Task instructions: Which lines to output? The line containing "Lakóingatlanok értékbecslése helyszínen" and every line after it in the data below, each copied exactly.

(Saved data entries)
[Start of section]

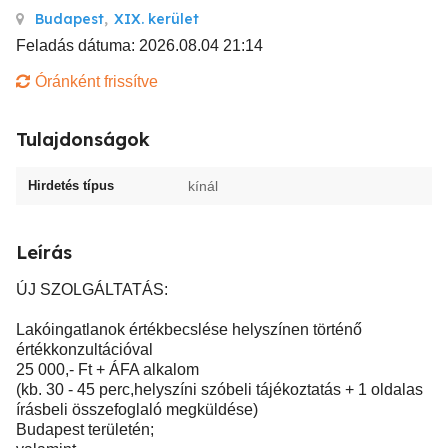
Budapest
,
XIX. kerület
Feladás dátuma: 2026.08.04 21:14
Óránként frissítve
Tulajdonságok
Hirdetés típus
kínál
Leírás
ÚJ SZOLGÁLTATÁS:
Lakóingatlanok értékbecslése helyszínen történő
értékkonzultációval
25 000,- Ft + ÁFA alkalom
(kb. 30 - 45 perc,helyszíni szóbeli tájékoztatás + 1 oldalas
írásbeli összefoglaló megküldése)
Budapest területén;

[End of section]

Finished exercise:
Lakóingatlanok értékbecslése helyszínen történő
értékkonzultációval
25 000,- Ft + ÁFA alkalom
(kb. 30 - 45 perc,helyszíni szóbeli tájékoztatás + 1 oldalas
írásbeli összefoglaló megküldése)
Budapest területén;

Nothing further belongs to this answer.